PROBLEM REQUIREMENTS: If a line in the records below holds the word "всех", copy it.

EXERCISE MATERIALS:

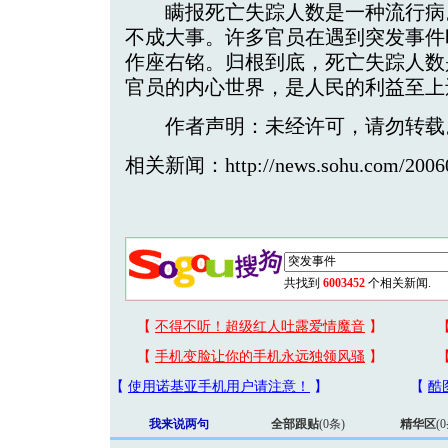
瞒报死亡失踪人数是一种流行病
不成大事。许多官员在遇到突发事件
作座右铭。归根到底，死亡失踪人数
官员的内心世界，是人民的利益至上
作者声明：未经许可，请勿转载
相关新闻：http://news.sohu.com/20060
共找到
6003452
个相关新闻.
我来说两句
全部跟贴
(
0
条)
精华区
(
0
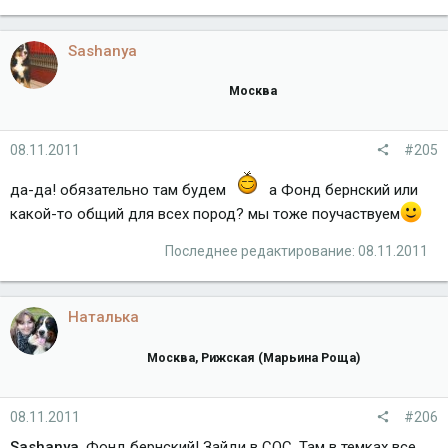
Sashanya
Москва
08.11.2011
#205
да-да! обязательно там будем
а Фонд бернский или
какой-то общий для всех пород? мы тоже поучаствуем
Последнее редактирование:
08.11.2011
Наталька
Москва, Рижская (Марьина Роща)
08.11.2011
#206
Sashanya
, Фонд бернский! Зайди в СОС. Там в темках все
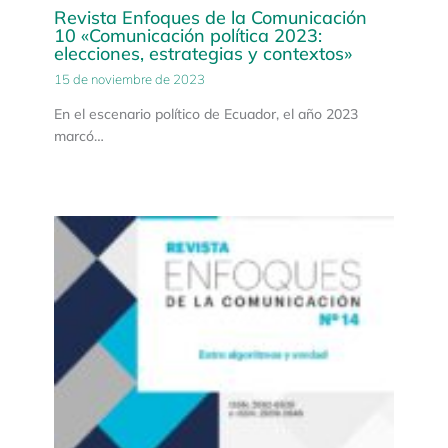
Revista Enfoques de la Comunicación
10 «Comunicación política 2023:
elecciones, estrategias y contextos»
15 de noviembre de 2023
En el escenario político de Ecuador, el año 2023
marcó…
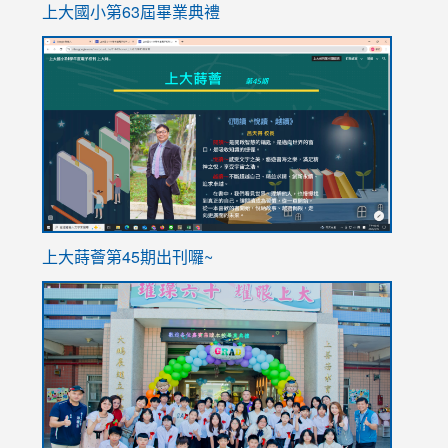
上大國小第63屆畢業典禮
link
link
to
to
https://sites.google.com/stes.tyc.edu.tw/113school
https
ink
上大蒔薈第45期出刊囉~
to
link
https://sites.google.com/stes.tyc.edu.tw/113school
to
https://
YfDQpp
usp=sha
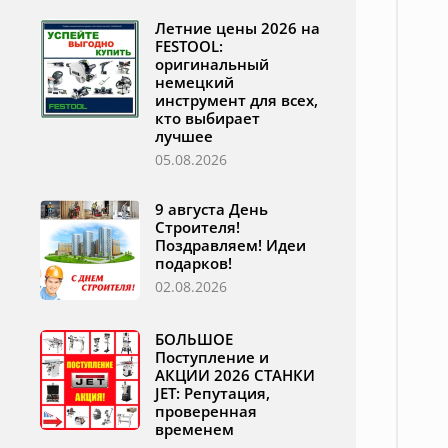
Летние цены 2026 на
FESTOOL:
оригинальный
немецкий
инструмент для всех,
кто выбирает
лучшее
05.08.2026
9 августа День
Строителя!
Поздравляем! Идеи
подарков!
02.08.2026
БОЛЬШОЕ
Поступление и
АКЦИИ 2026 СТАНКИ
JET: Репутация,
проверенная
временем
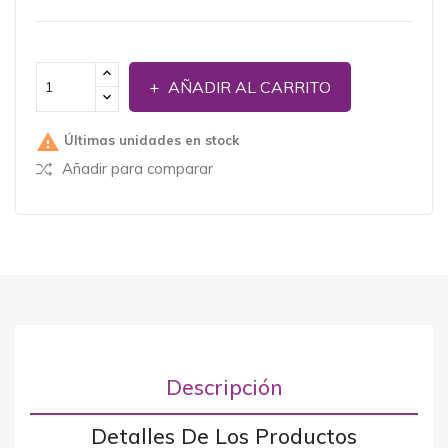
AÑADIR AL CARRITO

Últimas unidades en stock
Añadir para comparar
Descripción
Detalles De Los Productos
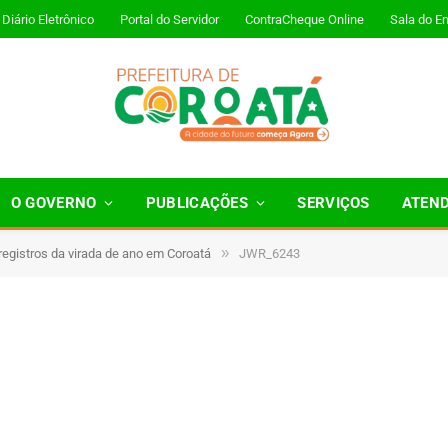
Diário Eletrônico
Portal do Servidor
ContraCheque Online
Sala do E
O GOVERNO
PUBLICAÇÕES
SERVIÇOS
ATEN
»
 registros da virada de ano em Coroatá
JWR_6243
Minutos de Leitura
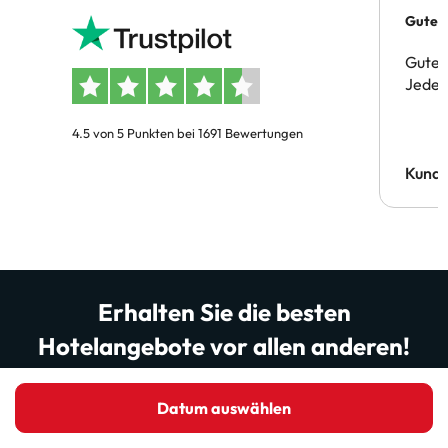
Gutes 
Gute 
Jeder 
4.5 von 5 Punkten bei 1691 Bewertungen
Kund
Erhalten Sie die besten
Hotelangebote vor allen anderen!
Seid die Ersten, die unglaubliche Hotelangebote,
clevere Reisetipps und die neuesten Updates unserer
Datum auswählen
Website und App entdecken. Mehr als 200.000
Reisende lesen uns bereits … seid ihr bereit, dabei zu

TASK ANSWER:
какой-то общий для всех пород? мы тоже поучаствуем
инструмент для всех,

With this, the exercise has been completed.